» **The problem**
Filter the records below and copy every line containing the word "nicht".

» **Data to process**
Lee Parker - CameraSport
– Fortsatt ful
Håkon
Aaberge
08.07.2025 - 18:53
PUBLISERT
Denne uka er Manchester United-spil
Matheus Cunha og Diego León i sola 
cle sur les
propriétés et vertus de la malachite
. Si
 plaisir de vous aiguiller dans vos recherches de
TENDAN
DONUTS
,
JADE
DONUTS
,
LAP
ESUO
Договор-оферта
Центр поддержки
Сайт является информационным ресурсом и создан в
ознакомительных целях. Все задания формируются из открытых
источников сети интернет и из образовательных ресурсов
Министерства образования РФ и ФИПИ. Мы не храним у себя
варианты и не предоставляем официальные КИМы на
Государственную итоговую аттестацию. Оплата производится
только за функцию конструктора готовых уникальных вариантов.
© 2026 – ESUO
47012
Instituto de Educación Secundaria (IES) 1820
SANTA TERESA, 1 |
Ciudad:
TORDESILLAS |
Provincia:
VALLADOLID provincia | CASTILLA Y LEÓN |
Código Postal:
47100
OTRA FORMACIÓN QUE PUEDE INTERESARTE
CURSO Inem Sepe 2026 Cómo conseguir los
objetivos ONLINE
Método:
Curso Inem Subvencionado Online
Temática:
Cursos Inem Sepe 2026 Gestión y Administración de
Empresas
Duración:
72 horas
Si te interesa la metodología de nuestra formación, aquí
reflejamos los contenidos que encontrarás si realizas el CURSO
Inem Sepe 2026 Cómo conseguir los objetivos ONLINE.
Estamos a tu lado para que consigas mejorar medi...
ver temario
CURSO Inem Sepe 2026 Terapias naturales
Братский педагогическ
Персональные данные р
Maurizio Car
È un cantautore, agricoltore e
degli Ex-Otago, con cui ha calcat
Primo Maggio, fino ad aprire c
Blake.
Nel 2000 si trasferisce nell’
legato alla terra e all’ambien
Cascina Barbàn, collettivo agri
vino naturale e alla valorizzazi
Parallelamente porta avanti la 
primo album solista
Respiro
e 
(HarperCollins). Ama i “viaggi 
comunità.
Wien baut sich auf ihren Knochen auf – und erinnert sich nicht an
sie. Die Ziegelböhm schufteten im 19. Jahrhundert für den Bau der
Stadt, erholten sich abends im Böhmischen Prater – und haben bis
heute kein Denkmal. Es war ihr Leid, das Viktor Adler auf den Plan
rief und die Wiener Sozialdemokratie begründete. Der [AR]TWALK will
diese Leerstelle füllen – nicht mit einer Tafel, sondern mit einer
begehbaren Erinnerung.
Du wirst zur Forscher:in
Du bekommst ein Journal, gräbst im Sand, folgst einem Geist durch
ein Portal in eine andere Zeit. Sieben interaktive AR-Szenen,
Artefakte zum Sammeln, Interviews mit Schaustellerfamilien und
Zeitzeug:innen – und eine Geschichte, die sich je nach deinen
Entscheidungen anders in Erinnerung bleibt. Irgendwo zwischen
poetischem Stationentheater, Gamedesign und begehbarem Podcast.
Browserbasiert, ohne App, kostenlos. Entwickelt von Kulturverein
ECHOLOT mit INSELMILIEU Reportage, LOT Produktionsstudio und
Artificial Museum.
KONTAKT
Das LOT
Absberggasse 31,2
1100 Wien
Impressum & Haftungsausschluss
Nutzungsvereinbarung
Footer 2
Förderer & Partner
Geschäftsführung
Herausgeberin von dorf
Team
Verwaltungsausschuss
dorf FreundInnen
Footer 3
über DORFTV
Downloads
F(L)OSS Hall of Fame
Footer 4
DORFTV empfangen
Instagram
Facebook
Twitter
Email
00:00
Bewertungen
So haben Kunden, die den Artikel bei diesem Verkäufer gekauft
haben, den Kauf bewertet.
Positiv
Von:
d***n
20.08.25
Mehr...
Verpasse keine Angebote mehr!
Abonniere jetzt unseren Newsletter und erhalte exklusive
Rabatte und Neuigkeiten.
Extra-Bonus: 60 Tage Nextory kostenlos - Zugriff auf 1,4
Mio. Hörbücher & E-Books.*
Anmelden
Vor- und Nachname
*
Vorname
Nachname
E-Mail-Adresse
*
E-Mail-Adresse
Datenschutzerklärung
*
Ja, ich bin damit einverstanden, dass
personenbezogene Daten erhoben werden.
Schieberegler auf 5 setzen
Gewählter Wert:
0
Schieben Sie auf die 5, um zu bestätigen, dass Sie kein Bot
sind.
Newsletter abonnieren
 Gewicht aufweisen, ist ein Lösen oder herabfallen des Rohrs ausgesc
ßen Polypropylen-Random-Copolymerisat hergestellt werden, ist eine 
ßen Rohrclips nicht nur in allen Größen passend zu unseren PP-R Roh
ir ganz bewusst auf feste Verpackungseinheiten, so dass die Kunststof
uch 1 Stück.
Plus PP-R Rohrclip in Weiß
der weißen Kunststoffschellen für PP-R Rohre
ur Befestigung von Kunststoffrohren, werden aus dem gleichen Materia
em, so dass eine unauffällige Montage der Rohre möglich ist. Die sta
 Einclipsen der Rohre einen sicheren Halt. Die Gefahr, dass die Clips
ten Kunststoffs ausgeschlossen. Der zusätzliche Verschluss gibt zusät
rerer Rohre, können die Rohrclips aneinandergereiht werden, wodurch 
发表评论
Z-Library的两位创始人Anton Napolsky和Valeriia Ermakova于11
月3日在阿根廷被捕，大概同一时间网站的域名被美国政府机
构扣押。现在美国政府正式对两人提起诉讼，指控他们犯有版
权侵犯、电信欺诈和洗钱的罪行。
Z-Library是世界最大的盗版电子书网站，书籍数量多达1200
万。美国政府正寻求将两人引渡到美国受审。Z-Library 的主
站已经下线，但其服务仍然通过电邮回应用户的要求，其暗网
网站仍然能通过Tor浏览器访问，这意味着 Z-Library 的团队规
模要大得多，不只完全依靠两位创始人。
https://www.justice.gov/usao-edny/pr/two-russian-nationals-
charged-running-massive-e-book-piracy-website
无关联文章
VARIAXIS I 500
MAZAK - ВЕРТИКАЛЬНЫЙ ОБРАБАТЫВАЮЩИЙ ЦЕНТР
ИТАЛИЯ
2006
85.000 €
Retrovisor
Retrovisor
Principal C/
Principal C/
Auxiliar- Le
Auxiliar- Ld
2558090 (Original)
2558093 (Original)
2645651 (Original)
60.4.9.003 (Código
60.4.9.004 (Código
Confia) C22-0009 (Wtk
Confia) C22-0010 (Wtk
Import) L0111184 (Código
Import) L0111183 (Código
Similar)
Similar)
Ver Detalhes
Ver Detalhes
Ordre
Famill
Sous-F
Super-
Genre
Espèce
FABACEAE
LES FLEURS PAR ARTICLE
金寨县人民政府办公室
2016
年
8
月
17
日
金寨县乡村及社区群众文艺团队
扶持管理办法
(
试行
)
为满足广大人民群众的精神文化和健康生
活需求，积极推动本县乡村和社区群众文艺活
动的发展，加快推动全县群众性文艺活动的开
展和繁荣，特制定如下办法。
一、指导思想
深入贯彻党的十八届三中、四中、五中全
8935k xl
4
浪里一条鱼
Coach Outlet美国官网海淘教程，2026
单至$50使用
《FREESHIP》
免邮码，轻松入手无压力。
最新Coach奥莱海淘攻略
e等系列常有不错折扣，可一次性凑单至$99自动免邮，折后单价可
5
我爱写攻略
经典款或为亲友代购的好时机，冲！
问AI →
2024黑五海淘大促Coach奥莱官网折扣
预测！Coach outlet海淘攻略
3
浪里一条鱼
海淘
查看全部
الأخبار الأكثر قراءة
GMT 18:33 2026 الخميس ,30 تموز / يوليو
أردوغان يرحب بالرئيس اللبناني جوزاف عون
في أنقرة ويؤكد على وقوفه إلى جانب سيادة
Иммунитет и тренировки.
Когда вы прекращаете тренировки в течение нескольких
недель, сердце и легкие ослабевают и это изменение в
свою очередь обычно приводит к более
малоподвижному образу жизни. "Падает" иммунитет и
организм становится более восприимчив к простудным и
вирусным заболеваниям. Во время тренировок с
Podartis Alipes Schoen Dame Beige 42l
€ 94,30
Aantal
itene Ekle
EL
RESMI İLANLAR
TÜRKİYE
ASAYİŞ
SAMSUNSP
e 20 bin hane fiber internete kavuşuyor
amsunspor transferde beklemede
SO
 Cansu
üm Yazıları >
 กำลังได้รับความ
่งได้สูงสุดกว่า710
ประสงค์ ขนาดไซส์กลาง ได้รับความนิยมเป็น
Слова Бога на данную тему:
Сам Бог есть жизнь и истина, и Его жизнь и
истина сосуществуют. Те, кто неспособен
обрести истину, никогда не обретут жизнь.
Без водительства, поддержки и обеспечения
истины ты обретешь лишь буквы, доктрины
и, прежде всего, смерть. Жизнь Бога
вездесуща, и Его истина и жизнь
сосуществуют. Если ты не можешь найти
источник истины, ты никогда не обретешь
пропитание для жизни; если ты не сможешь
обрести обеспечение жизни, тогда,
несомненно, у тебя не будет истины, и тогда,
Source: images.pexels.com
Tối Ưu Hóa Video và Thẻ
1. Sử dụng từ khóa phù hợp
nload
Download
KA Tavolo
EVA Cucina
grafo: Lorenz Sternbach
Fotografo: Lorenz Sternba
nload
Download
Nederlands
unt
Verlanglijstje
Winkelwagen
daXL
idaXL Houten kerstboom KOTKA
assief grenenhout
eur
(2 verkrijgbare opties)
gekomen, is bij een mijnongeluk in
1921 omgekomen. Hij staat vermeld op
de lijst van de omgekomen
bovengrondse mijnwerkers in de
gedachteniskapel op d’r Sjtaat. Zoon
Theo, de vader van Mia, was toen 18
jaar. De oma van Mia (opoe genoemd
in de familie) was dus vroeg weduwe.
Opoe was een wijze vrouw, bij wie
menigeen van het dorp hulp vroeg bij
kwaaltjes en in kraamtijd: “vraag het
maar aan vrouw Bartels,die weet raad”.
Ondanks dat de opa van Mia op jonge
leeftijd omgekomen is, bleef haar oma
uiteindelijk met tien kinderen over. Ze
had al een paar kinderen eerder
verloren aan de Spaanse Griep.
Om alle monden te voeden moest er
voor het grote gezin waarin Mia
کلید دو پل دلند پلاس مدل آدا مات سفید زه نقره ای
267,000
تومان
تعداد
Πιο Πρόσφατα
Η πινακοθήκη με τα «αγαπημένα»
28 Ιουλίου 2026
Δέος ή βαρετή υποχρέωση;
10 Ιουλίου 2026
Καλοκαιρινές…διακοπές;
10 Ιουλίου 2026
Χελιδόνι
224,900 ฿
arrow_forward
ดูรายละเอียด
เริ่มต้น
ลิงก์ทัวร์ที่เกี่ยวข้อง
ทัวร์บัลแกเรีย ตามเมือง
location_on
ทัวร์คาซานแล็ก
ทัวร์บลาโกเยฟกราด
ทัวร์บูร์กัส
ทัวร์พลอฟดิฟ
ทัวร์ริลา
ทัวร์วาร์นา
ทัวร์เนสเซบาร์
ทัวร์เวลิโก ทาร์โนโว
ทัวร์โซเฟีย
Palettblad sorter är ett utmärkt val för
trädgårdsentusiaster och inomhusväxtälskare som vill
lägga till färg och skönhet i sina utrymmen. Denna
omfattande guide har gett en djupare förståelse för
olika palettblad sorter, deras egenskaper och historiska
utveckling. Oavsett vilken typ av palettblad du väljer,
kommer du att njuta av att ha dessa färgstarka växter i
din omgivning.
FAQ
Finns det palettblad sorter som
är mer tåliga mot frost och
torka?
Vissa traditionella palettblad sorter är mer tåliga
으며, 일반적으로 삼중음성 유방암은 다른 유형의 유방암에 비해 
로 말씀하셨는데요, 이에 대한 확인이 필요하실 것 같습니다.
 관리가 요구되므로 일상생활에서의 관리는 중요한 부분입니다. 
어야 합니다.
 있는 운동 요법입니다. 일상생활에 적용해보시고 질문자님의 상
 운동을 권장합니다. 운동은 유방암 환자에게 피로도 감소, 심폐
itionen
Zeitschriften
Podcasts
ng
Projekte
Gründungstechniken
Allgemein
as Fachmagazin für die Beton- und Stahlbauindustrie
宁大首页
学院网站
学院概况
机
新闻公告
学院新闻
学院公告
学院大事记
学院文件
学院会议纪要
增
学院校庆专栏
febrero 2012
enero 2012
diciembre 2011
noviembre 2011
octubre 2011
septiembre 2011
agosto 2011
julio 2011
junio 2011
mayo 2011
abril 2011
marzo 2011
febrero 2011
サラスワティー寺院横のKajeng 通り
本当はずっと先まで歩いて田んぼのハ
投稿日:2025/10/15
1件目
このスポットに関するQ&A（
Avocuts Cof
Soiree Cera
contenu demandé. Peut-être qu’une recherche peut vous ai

» **Output for this exercise**
Wien baut sich auf ihren Knochen auf – und erinnert sich nicht an
diese Leerstelle füllen – nicht mit einer Tafel, sondern mit einer
ßen Rohrclips nicht nur in allen Größen passend zu unseren PP-R Roh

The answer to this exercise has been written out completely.